Por: Patricia Alandia |
La carta que Impuestos Internos envió al escritor y comediante Pablo Osorio, en la que se le exigía el retiro de su publicación de la red TikTok, por considerarla difamatoria, a riesgo de sufrir un proceso judicial, no es un caso aislado de intimidación, responde a una cultura ya bastante arraigada en países en los que el autoritarismo avanza de la mano de su sistema judicial sometido.
De acuerdo con estudios sobre los delitos de difamación, injuria y calumnia, estas figuras penales han merecido un amplio debate en la doctrina jurídica, sobre todo porque han sido utilizadas por los funcionarios públicos como un arma para frenar todo tipo de crítica y fiscalización por parte de la población, restringiendo así la libertad de expresión.
En Bolivia, hasta el 2012, estuvo vigente el delito de desacato que, de manera directa, limitaba las acciones ciudadanas en contra de funcionarios públicos. A partir de las reiteradas recomendaciones de la Relatoría para la Libertad de Expresión de la CIDH fue declarado inconstitucional por el Tribunal Constitucional Plurinacional de Bolivia, que, bajo el mismo criterio, resolvió que el artículo 162 del Código Penal, que establecía pena de privación de la libertad de 1 mes a 2 años para quien por cualquier medio injuriare, calumniare o difamare a un funcionario público, “afectaba de manera desproporcionada el derecho a la libertad de expresión, creaba una situación inconstitucional de desigualdad entre funcionarios y ciudadanos, y era incompatible con los compromisos internacionales del Estado boliviano en materia de derechos humanos”. Asimismo, subrayó que los funcionarios públicos “deben ser objeto de una fiscalización especial y amplia’’, pues sus acciones se constituyen en asuntos de relevancia pública.
Al respecto, cabe recordar que, según el Principio 11 de la Declaración de Principios de la CIDH, “[l]os funcionarios públicos están sujetos a un mayor escrutinio por parte de la sociedad. Las leyes que penalizan la expresión ofensiva dirigida a funcionarios públicos generalmente conocidas como ‘leyes de desacato’ atentan contra la libertad de expresión y el derecho a la información”. Si bien nuestra normativa mostró un avance en ese campo con su derogación, está claro que el desacato está siendo sustituido por los delitos de difamación e injuria, y, en casos sobre todo de autoridades del Gobierno central, por los delitos de racismo y discriminación.

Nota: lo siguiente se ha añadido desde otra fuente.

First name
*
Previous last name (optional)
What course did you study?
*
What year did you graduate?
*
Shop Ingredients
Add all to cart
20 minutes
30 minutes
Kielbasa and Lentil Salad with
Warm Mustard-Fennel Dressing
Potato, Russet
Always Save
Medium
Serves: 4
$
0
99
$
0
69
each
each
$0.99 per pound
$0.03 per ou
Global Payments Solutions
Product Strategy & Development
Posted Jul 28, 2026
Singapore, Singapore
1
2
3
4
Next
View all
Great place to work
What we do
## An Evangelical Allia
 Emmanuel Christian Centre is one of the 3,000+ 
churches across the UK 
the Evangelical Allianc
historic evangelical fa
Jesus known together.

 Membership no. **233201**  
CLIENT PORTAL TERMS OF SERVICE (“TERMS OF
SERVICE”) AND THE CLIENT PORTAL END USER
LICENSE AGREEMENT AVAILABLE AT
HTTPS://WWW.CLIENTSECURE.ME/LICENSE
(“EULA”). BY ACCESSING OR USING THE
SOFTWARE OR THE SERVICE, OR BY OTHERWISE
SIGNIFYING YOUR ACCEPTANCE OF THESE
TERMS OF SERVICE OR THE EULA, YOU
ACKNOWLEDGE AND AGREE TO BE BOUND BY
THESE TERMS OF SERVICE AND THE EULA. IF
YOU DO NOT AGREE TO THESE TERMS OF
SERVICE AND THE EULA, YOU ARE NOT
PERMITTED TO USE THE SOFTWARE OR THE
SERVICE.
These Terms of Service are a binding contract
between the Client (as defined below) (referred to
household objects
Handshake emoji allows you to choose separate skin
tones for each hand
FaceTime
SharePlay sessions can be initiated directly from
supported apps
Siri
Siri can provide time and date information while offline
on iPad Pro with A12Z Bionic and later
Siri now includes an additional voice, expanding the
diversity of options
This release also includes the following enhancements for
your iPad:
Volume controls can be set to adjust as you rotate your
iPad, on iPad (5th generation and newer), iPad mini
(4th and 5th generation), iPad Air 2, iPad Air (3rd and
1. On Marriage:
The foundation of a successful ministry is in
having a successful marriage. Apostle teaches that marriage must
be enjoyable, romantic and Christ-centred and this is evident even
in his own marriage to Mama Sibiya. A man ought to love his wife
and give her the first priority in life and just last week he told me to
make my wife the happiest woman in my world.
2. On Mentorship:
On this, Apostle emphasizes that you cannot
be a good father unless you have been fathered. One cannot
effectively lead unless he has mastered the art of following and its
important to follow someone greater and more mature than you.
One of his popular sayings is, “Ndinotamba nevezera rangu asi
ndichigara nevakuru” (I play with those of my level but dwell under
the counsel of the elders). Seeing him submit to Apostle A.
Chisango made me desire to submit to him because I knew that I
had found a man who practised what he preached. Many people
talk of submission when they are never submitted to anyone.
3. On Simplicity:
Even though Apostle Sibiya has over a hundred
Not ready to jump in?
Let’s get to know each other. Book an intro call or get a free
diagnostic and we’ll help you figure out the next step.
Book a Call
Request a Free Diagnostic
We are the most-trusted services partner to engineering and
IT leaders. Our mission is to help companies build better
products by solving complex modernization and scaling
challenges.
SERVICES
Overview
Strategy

Es muy sintomático que las autoridades se expresen en sentido de que la libertad de expresión está garantizada, pero (el pero restrictivo) a continuación añadan que esta no es absoluta. Normalmente sus restricciones aluden a daños a la imagen institucional, a “atribución de falsos hechos o conductas negativas” o, finalmente, a agravios a su honor y dignidad que, según ellas, deberían ser resguardados principalmente por el cargo que ocupan. De esta manera, se intenta trasladar el debate sobre hechos concretos que lesionan derechos de acceso a la información, a servicios básicos o al trabajo, entre otros, a “amenazas” a las instituciones, deslegitimando así las denuncias, e intentando estigmatizar y amedrentar a los ciudadanos que las realizan.

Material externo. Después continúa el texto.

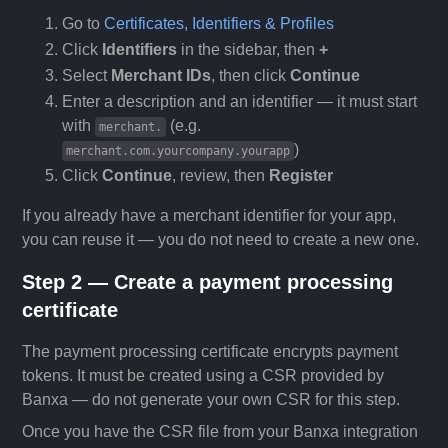
Go to
Certificates, Identifiers & Profiles
Click
Identifiers
in the sidebar, then
+
Select
Merchant IDs
, then click
Continue
Enter a description and an identifier — it must start
with
(e.g.
merchant.
)
merchant.com.yourcompany.yourapp
Click
Continue
, review, then
Register
If you already have a merchant identifier for your app,
you can reuse it — you do not need to create a new one.
Step 2 — Create a payment processing
certificate
The payment processing certificate encrypts payment
tokens. It must be created using a CSR provided by
Banxa — do not generate your own CSR for this step.
Once you have the CSR file from your Banxa integration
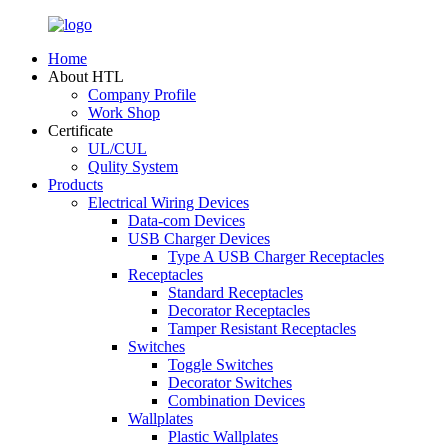
Home
About HTL
Company Profile
Work Shop
Certificate
UL/CUL
Qulity System
Products
Electrical Wiring Devices
Data-com Devices
USB Charger Devices
Type A USB Charger Receptacles
Receptacles
Standard Receptacles
Decorator Receptacles
Tamper Resistant Receptacles
Switches
Toggle Switches
Decorator Switches
Combination Devices
Wallplates
Plastic Wallplates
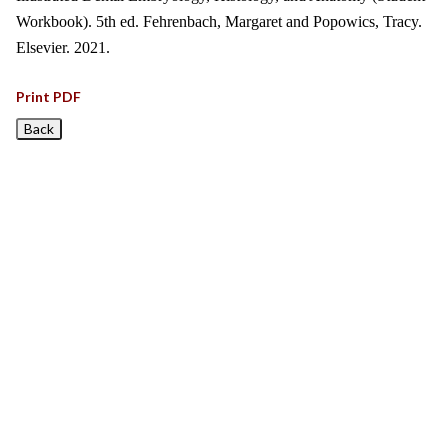
Workbook). 5th ed. Fehrenbach, Margaret and Popowics, Tracy.
Elsevier. 2021.
Print PDF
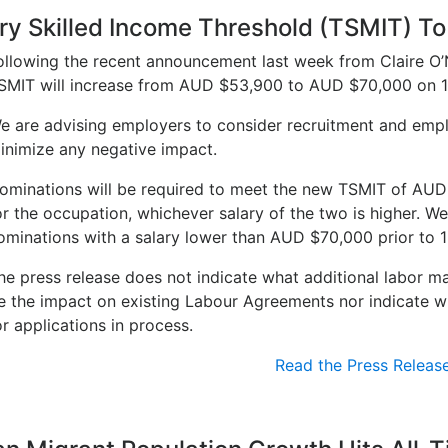
y Skilled Income Threshold (TSMIT) To
ollowing the recent announcement last week from Claire O’Ne
SMIT will increase from AUD $53,900 to AUD $70,000 on 1
e are advising employers to consider recruitment and empl
inimize any negative impact.
ominations will be required to meet the new TSMIT of AUD 
or the occupation, whichever salary of the two is higher. We
ominations with a salary lower than AUD $70,000 prior to 1
he press release does not indicate what additional labor m
e the impact on existing Labour Agreements nor indicate whe
or applications in process.
Read the Press Releas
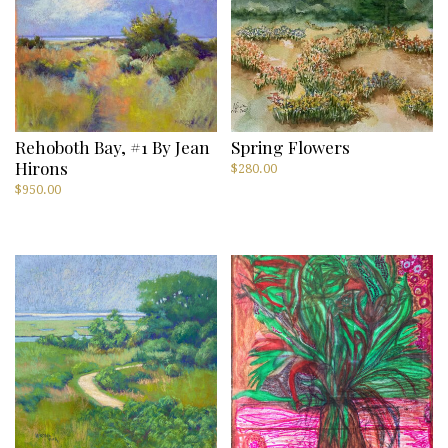
Rehoboth Bay, #1 By Jean
Spring Flowers
Hirons
$
280.00
$
950.00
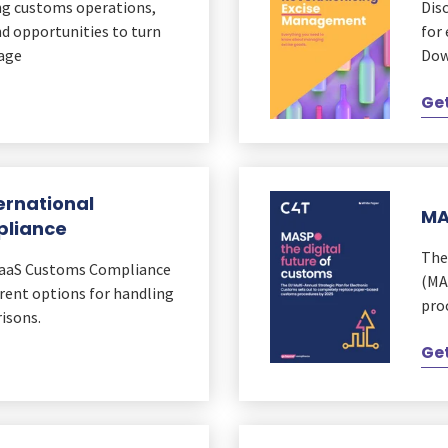
ing customs operations,
Dis
nd opportunities to turn
for
tage
Dow
Get
ernational
MA
pliance
The
SaaS Customs Compliance
(MA
ent options for handling
pro
isons.
Get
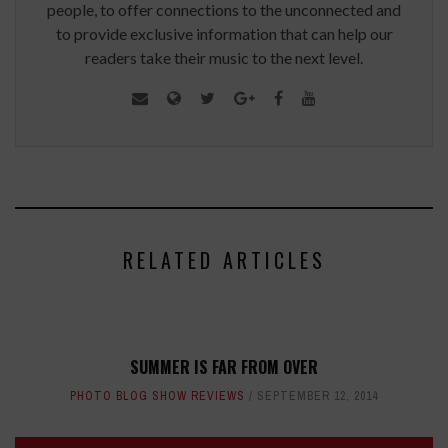
people, to offer connections to the unconnected and
to provide exclusive information that can help our
readers take their music to the next level.
RELATED ARTICLES
SUMMER IS FAR FROM OVER
PHOTO BLOG SHOW REVIEWS
SEPTEMBER 12, 2014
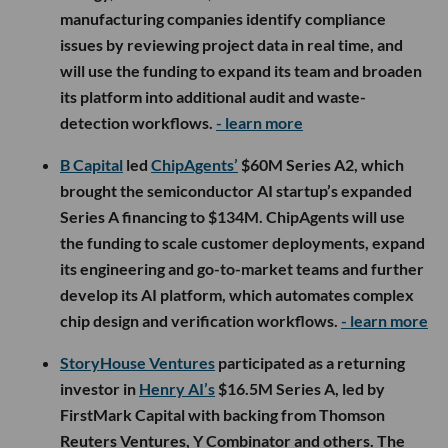
manufacturing companies identify compliance
issues by reviewing project data in real time, and
will use the funding to expand its team and broaden
its platform into additional audit and waste-
detection workflows.
- learn more
B Capital
led
ChipAgents’
$60M Series A2, which
brought the semiconductor AI startup’s expanded
Series A financing to $134M. ChipAgents will use
the funding to scale customer deployments, expand
its engineering and go-to-market teams and further
develop its AI platform, which automates complex
chip design and verification workflows.
- learn more
StoryHouse Ventures
participated as a returning
investor in
Henry AI’s
$16.5M Series A, led by
FirstMark Capital with backing from Thomson
Reuters Ventures, Y Combinator and others. The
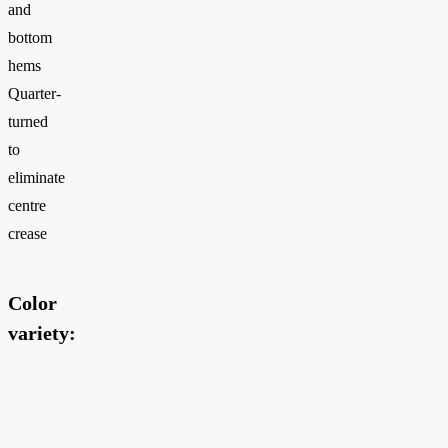
and
bottom
hems
Quarter-
turned
to
eliminate
centre
crease
Color
variety:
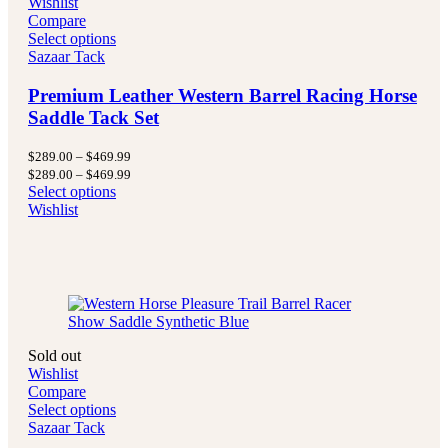
Wishlist
Compare
Select options
Sazaar Tack
Premium Leather Western Barrel Racing Horse
Saddle Tack Set
Price
$
289.00
–
$
469.99
range:
Price
$
289.00
–
$
469.99
$289.00
range:
Select options
through
$289.00
Wishlist
$469.99
through
$469.99
Sold out
Wishlist
Compare
Select options
Sazaar Tack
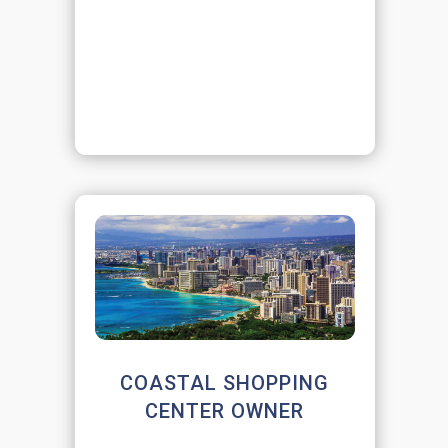
COASTAL SHOPPING
CENTER OWNER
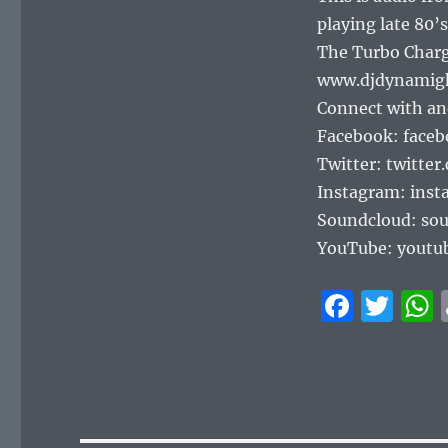
playing late 80’s
The Turbo Charg
www.djdynamig
Connect with an
Facebook: face
Twitter: twitte
Instagram: ins
Soundcloud: so
YouTube: youtu
F
T
a
w
c
it
e
te
b
r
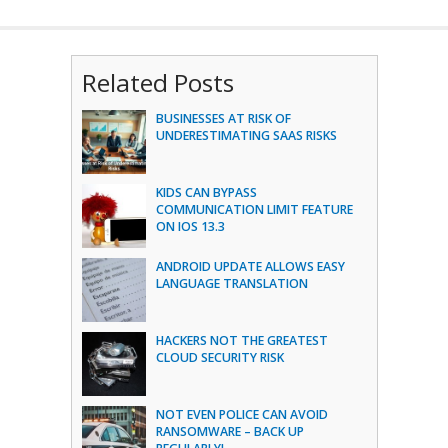
Related Posts
BUSINESSES AT RISK OF
UNDERESTIMATING SAAS RISKS
KIDS CAN BYPASS
COMMUNICATION LIMIT FEATURE
ON IOS 13.3
ANDROID UPDATE ALLOWS EASY
LANGUAGE TRANSLATION
HACKERS NOT THE GREATEST
CLOUD SECURITY RISK
NOT EVEN POLICE CAN AVOID
RANSOMWARE – BACK UP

La fiscalización de autoridades no es solo un derecho, sino un deber, que deriva de nuestra condición de ciudadanos, fundamento de toda democracia. Ese deber no consiste solo en acudir a votar, sino en participar activamente en el control del cumplimiento de las ofertas electorales, de las normas, de la transparencia, de manera que, cuando nos desentendemos, nos convertimos en corresponsables de los daños que los funcionarios pudieran ocasionar. La corrupción, el nepotismo, el clientelismo, que aquejan actualmente a todas nuestras instituciones, son resultado de la falta de fiscalización y del silencio ciudadano. La apatía, el egoísmo y sobre todo el temor están fomentando la naturalización de ese estado de cosas, como si no mereciéramos mejores instituciones, mejores autoridades.
Lo sucedido con el comediante Osorio nos ha permitido ver de cerca los mecanismos activados para restringir la libertad de expresión y escarmentar a quienes se atreven a cuestionar a los poderosos. Asimismo, ha develado la acumulación de la indignación ciudadana, que rápidamente se ha canalizado por la vía del humor, el peor enemigo de los prepotentes. Y, finalmente, ha demostrado que la valentía es el más poderoso escudo ciudadano frente a los berrinches autoritarios.
Dos lecciones quedan: primera, los autoritarios retroceden frente al concierto de voces que los interpelan; mientras más estas sean, mejores son los resultados. Segunda, la población no tolera los actos de prepotencia, por lo que, en lugar de repartir amenazas y juicios, ciertas autoridades deberían ajustar sus conductas y acciones a las normas, y no olvidar que son simples servidores públicos.